EX | Warm up R-spatial |
R
is a very powerful software tool with many functions. In this course, we are interested in using R
to analyze spatial data and create maps based on it.
The first exercise in this unit is pragmatic and deals with preparing and handling the aerial photo data used for the rest of the course.
In the remainder of this course, we will classify or “predict” the location of buildings from this data with the help of suitable models. For this purpose, several types of data are necessary. Furthermore, this data has to be converted into a specific form for technical and organizational reasons.
The following script snippets show how the data should be organized and which tools to use.
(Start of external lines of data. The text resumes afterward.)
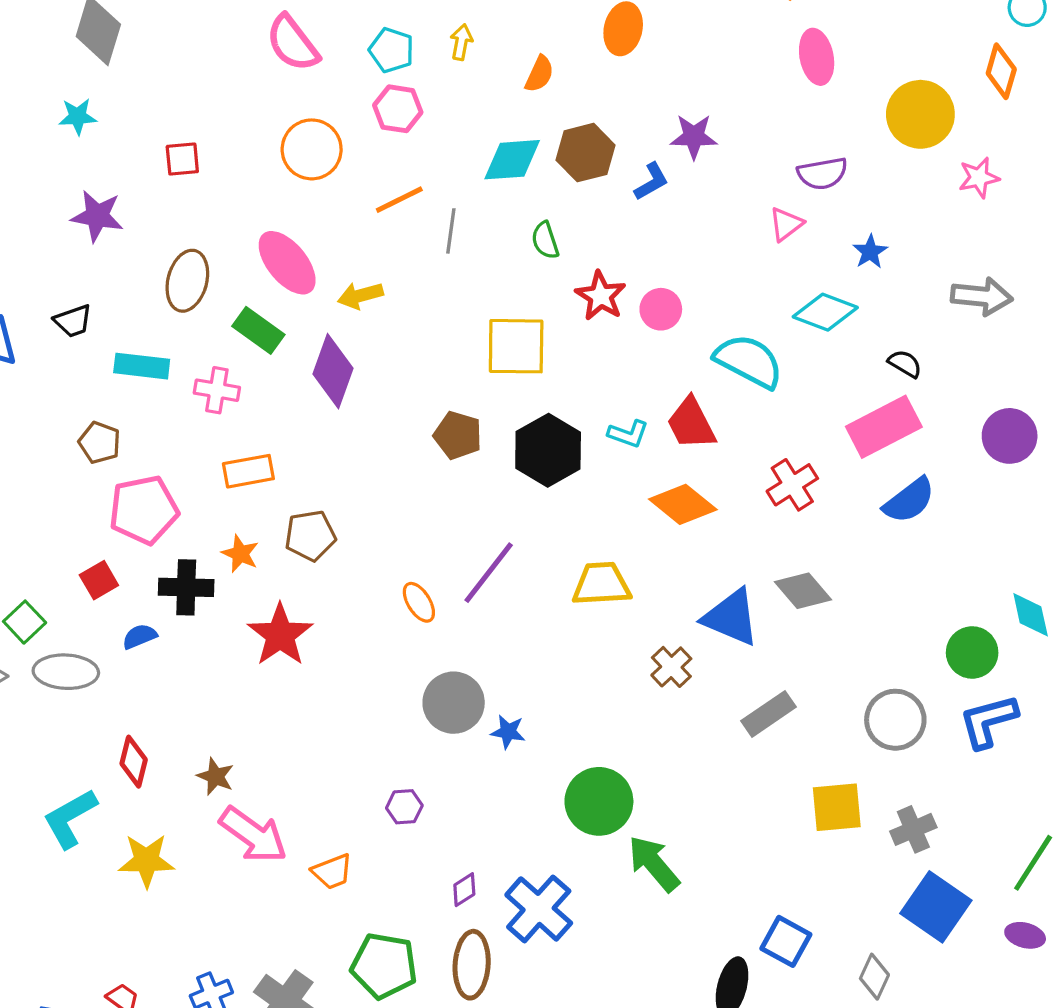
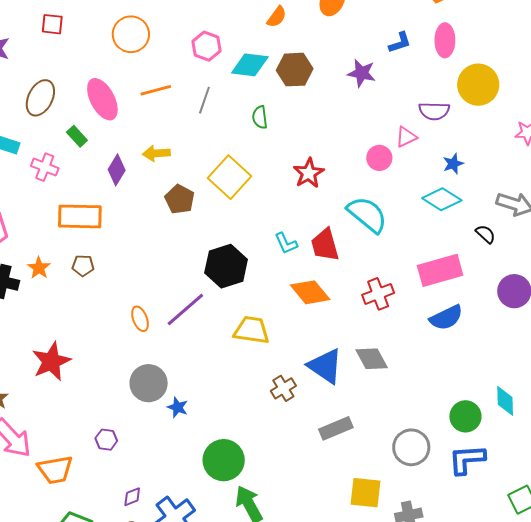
pink hexagon: (398, 109) -> (207, 46), moved
yellow circle: (920, 114) -> (478, 85), moved
blue L-shape: (651, 182) -> (400, 43), moved
orange line: (399, 200) -> (156, 90), moved
yellow arrow: (360, 295) -> (156, 153), moved
red star: (601, 296) -> (309, 173), moved
pink circle: (661, 309) -> (379, 158), moved
cyan diamond: (825, 312) -> (442, 199), moved
green rectangle: (258, 330) -> (77, 136), size x0.7
yellow square: (516, 346) -> (229, 177), turned 30
black semicircle: (905, 364) -> (485, 234), moved
purple diamond: (333, 371) -> (117, 170), size x0.7
cyan L-shape: (628, 434) -> (286, 243), turned 35
brown pentagon: (458, 435) -> (180, 199), moved
black hexagon: (548, 450) -> (226, 266), moved
orange rectangle: (248, 471) -> (80, 216), moved, size x1.4
brown pentagon: (310, 536) -> (83, 266), size x0.7
red star: (280, 635) -> (51, 361), moved
orange trapezoid: (332, 872) -> (55, 470), size x1.4

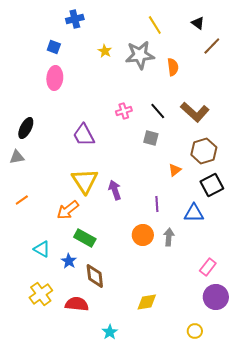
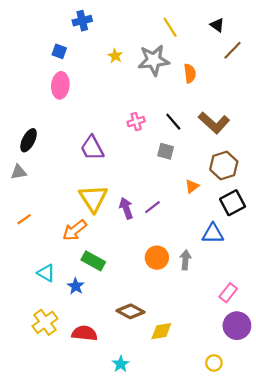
purple line: (157, 204) -> (152, 207), moved, turned 56
brown diamond: (95, 276) -> (131, 311), moved, turned -55

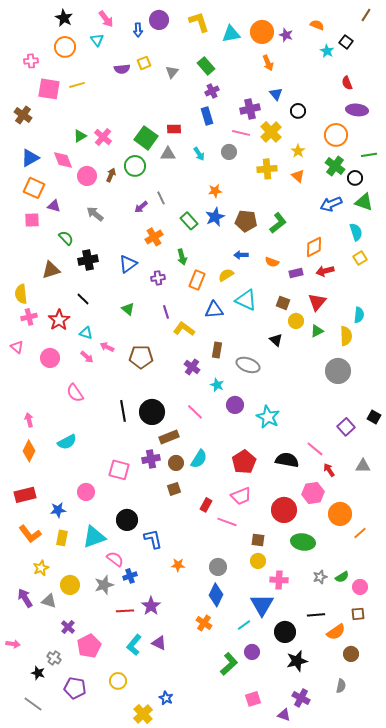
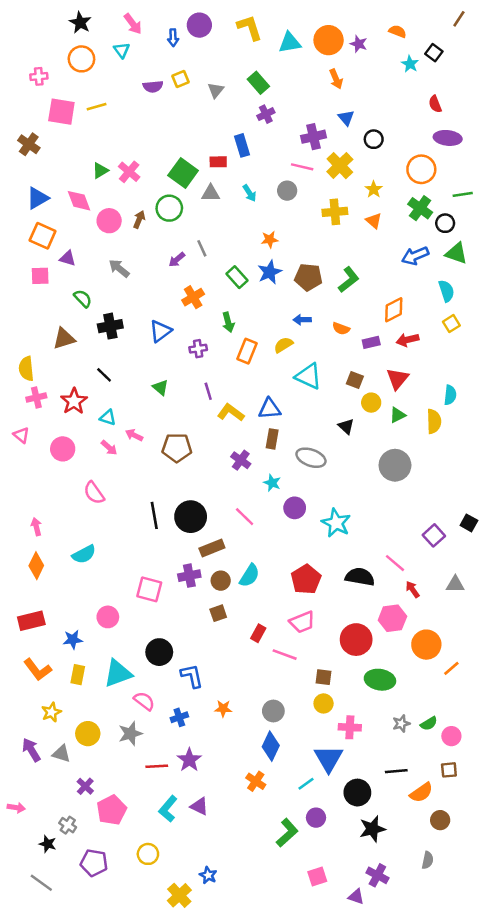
blue rectangle: (207, 116) -> (242, 145), moved
blue triangle: (214, 310) -> (270, 409), moved
gray circle: (338, 371) -> (395, 465), moved
blue cross: (130, 576) -> (179, 717), moved

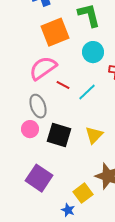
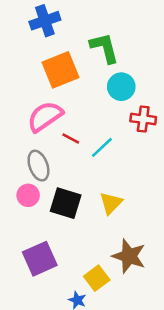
cyan circle: (93, 52) -> (121, 87), moved
purple square: (39, 178) -> (40, 259), turned 32

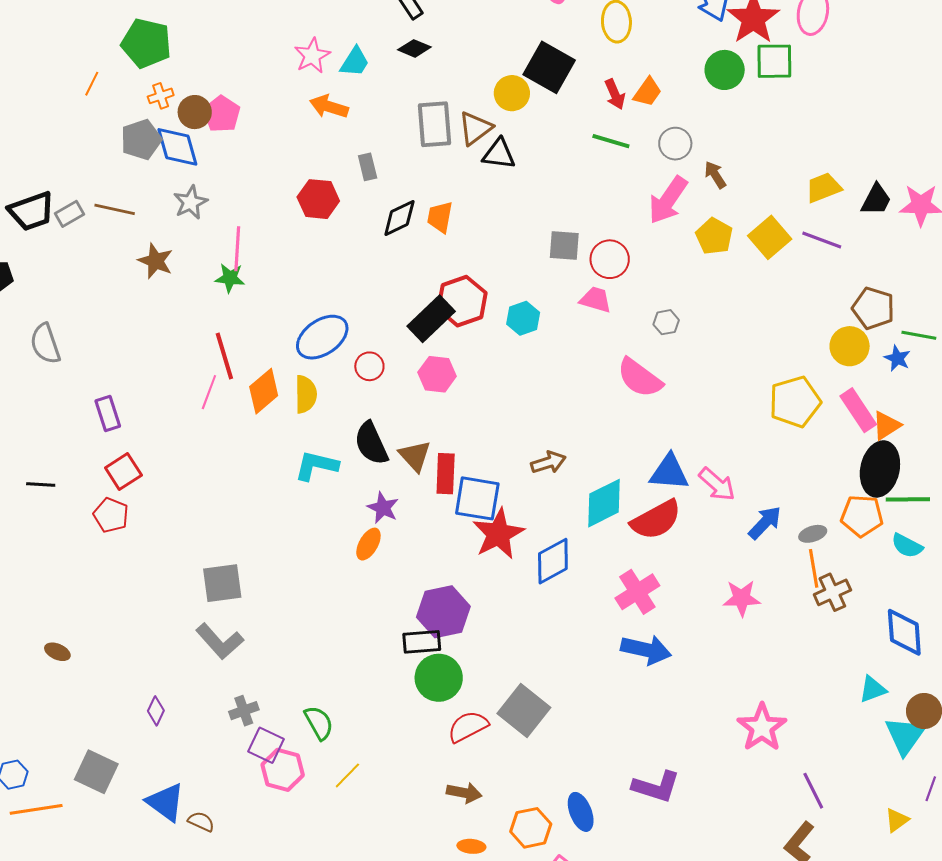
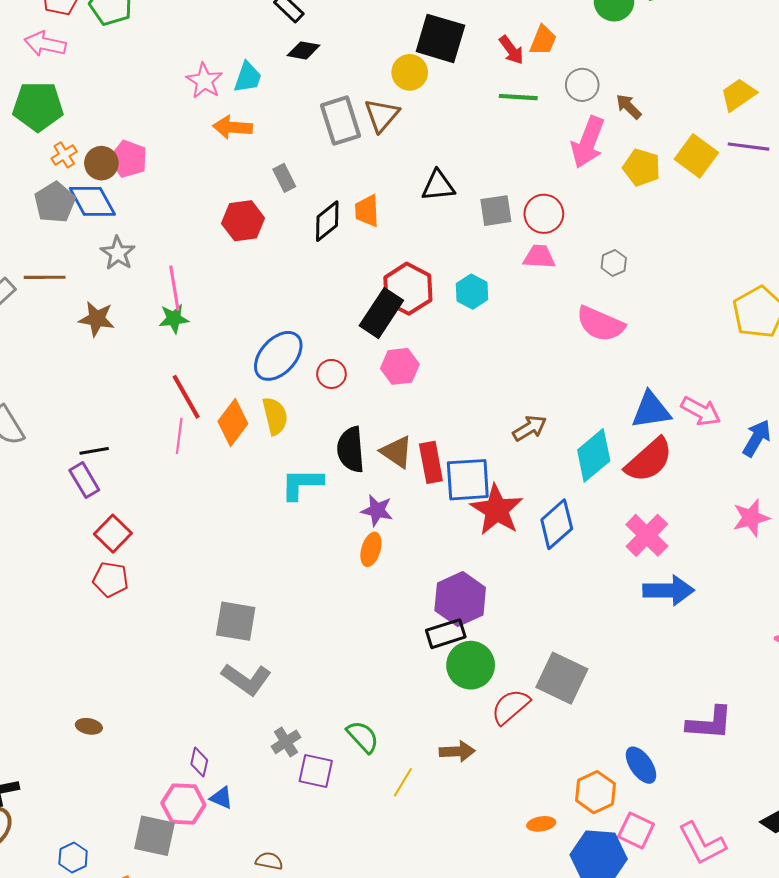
black triangle: (499, 154) -> (438, 186), moved
black semicircle: (371, 443) -> (351, 450), turned 33
black line: (41, 485) -> (94, 451), moved
gray square: (222, 583) -> (236, 621), turned 30
pink hexagon: (283, 770) -> (183, 804), moved
brown arrow: (464, 793) -> (457, 751), moved
blue triangle: (166, 802) -> (221, 798), moved, size x0.6

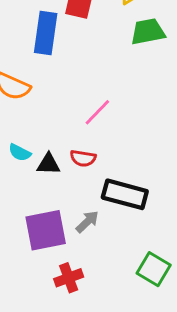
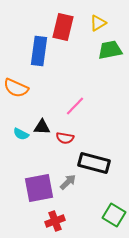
black triangle: (48, 164) -> (42, 127), moved

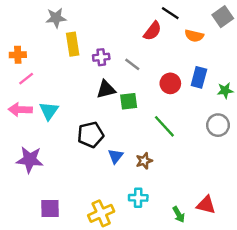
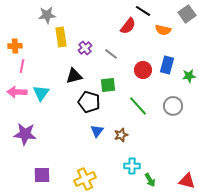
purple cross: (101, 57) -> (85, 48), turned -32
pink line: (26, 79) -> (22, 66), turned -40
black triangle: (106, 89) -> (74, 76), moved
gray circle: (218, 125) -> (173, 106), moved
black pentagon: (90, 135) -> (89, 102), moved, turned 30
cyan cross: (138, 198) -> (132, 166), moved
red triangle: (206, 205) -> (187, 181), moved

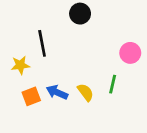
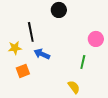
blue arrow: (57, 92) -> (42, 54), moved
yellow semicircle: (85, 92) -> (74, 87), moved

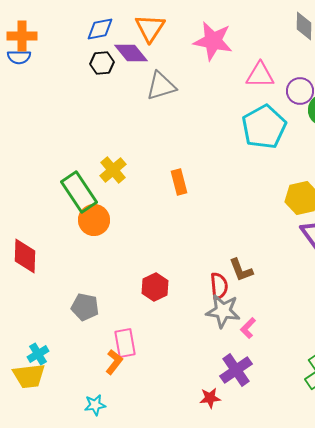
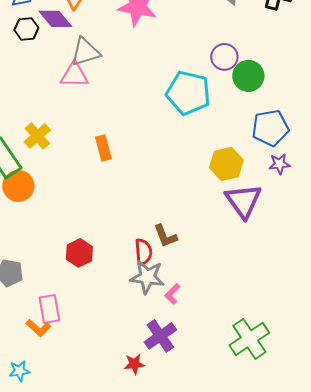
pink triangle: (260, 75) -> (74, 75), moved
cyan pentagon: (264, 127) -> (188, 93), turned -30
orange L-shape: (114, 362) -> (38, 328), turned 95

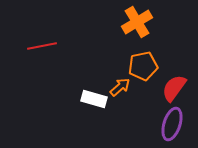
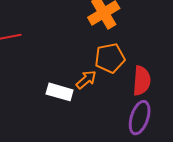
red semicircle: (174, 88) -> (142, 81), turned 148

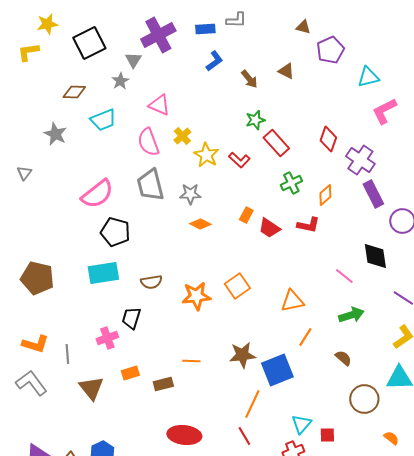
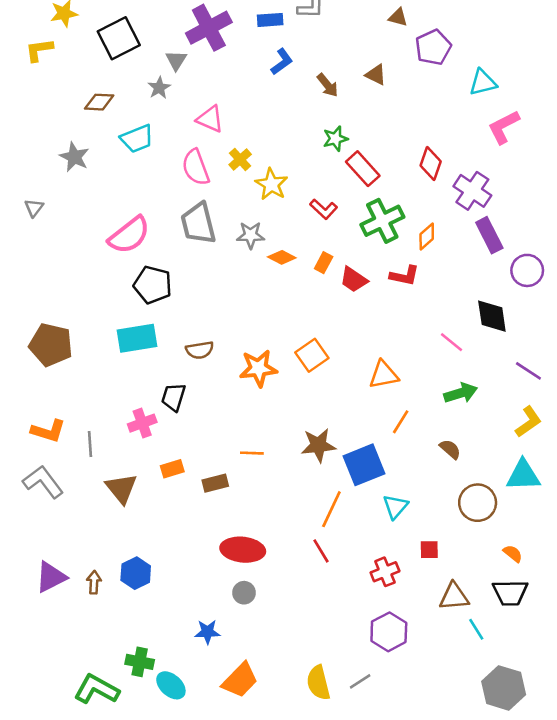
red L-shape: (239, 160) -> (324, 209), moved
green cross: (291, 183) -> (382, 221), size x1.5
orange diamond: (200, 224) -> (282, 257), moved
cyan triangle: (301, 424) -> (395, 507), moved

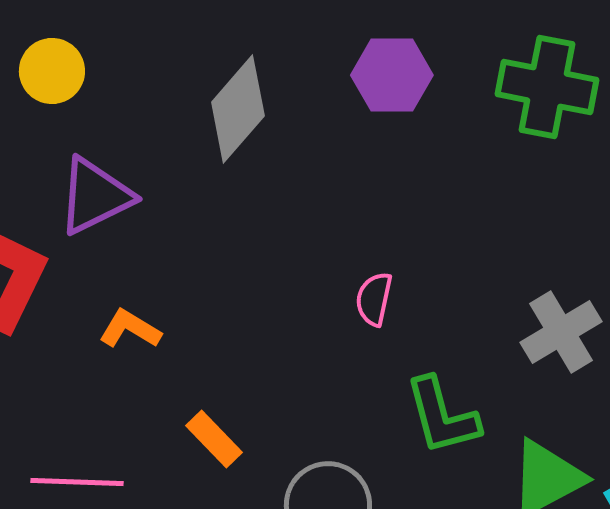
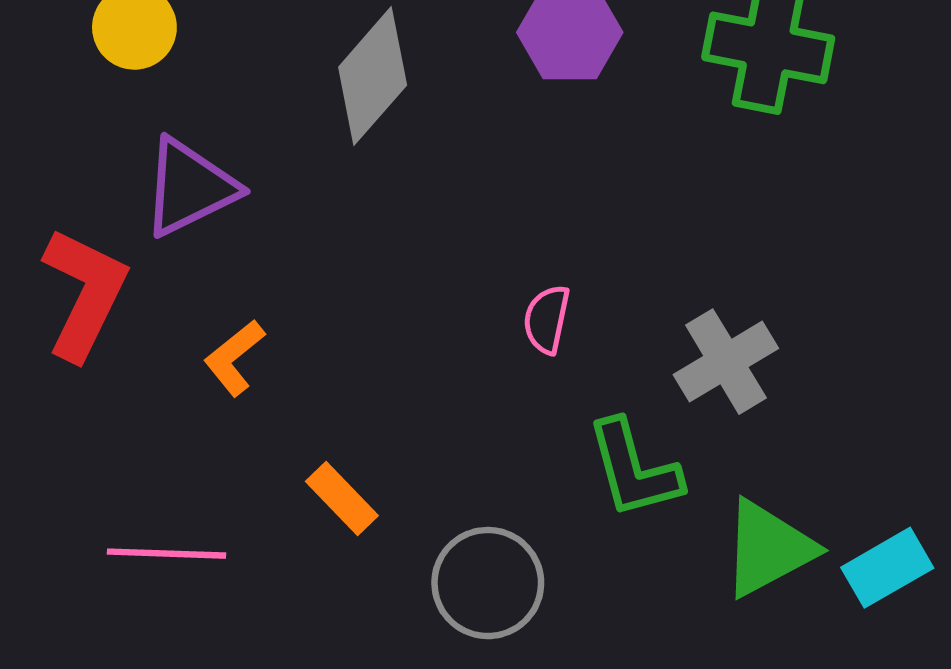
orange L-shape: (130, 329) -> (234, 358), turned -70
gray cross: (561, 332) -> (726, 362), moved

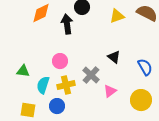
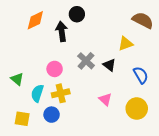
yellow triangle: (117, 16) -> (126, 44), moved
green triangle: (23, 71) -> (17, 79), turned 32
gray cross: (91, 75) -> (86, 61), moved
pink triangle: (110, 91) -> (105, 99), turned -40

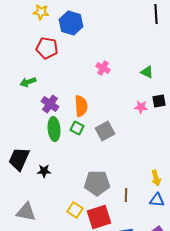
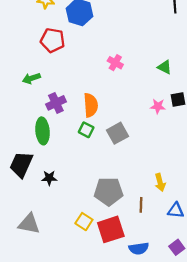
purple cross: (50, 104) -> (56, 103), turned 30
green ellipse: (54, 129) -> (43, 131), moved
yellow arrow: (156, 178) -> (160, 182), moved

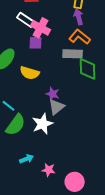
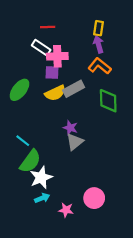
pink cross: (41, 28) -> (57, 56), turned -30
gray rectangle: (73, 54) -> (74, 89), moved, turned -30
yellow semicircle: (30, 73) -> (55, 93), moved, turned -42
white star: (43, 124) -> (41, 177), moved
pink circle: (75, 182) -> (94, 198), moved

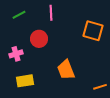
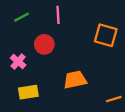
pink cross: (16, 54) -> (18, 61), turned -32
orange trapezoid: (66, 70) -> (75, 80), turned 100

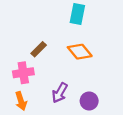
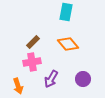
pink cross: (23, 73) -> (32, 62), moved
purple circle: (89, 101) -> (83, 79), moved

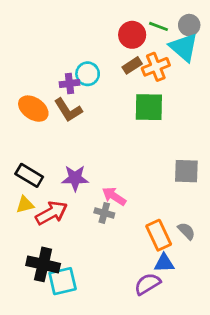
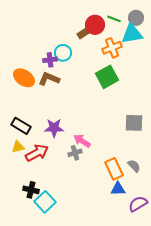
cyan triangle: (184, 47) -> (132, 34), turned -50
brown rectangle: (132, 65) -> (84, 33), moved
green square: (149, 107) -> (107, 77), turned -30
brown L-shape: (68, 110) -> (49, 79), turned 145
gray cross: (104, 213) -> (75, 153), turned -32
black cross: (43, 264) -> (31, 190), size x0.7
cyan square: (63, 281) -> (45, 202), turned -30
purple semicircle: (147, 284) -> (138, 204), moved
In detail, we will perform the following tasks:
- download the prepared data from the course server
- prepare the grid and vector data
- visualize the data
- calculate some indices
- save the results
Step 1 - Get the data and setup the working environment
The Hessian State Department of Land Management and Geoinformation (Hessische Verwaltung fuer Bodenmanagement und Geoinformation; HVBG) commissions flights for the entire state of Hesse every 2 years. They make the imagery, known as digital orthophotos (DOPs), available in 20cm and 40cm resolution with 4 channels: Red (R), Green (G), Blue (B) and Near-Infrared (NIR). More information about the HVBG’s DOPs is available here (German only).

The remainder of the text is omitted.